“Dilimin sınırları dünyamın sınırlarıdır” demiş Wittgenstein. Kavramlar aracılığıyla düşündüğümüzü, zihnimizde oluşan her nesnenin alanını oluşturanın dil olduğuna dikkat çekmiştir haklı olarak. Dili bir metafizik canlı olarak ele aldığımız zaman onun işlevi temel nitelik olarak belirmekte ve etkileşimden daha önemli gözükmektedir. Felsefe yapabilmek soru sorabilmekse eğer, dış dünyamızın sınırsızlığını “sınırlayan” dil bize yeteri kadar yardımcı olamıyor demektir. Buradaki amacım mükemmel anlama ve algılama yetisini arayış değil, sadece nesnel düşünebilmek, nesnel algı gibi tartışma konularına farklı bir bakıştan bakabilmeyi denemektir. Konuyu biraz daha açacak olursak eğer sadece felsefe bağlamında düşündüğümüzde sorduğumuz soruları zihnimizde oluşan kavramlar arasındaki uzlaşma veya çatışmanın sonuçlarının oluşturduğunu görebiliriz.
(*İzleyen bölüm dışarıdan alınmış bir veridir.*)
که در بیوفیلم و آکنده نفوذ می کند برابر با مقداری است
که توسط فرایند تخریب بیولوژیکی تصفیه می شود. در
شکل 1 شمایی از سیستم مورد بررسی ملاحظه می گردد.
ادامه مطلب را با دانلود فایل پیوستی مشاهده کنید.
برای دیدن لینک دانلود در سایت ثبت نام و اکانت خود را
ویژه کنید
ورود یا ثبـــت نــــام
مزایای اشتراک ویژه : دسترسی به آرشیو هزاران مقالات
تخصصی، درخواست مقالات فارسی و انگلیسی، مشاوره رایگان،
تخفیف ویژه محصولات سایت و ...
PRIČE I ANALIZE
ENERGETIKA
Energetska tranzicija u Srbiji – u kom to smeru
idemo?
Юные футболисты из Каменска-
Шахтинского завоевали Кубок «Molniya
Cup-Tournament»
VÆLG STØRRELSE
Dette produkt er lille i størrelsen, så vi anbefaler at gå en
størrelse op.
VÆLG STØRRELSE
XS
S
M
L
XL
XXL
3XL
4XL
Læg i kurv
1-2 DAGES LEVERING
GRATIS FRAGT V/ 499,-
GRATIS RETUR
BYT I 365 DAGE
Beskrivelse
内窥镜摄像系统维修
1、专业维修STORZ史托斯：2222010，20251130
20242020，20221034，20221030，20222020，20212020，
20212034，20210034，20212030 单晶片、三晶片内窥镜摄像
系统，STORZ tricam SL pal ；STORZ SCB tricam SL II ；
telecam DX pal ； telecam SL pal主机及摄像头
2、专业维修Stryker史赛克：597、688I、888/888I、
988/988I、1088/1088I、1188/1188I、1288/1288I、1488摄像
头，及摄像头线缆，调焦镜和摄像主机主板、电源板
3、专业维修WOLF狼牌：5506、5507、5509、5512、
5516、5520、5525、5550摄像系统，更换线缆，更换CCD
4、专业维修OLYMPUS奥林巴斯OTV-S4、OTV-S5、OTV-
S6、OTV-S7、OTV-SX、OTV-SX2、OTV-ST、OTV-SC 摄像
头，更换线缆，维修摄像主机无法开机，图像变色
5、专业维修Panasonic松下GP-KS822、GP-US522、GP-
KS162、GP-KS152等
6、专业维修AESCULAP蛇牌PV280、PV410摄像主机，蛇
Peki buna bağlı olarak bu eksikliği gidermenin, yani felsefi soruların alanının daha da genişletilebilmesi mümkün müdür?
2 comments
Felsefe olarak soru alanını çoğaltmak yerine cevapları bulan bir felsefe bence gerçek bir felsefedir.Yolu sorularla kaybettirmek yerine direkt yolu göstermesi en doğru olan felsefedir diyorum,vesselam.
Felsefe direkt yolu gösteren, cevap odaklı bir uğraş değil.Nihai sonuç diye birşeye inanmıyorsak(ki ben inanmıyorum) sadece cevaplardan soru doğurtacak egzersizdir.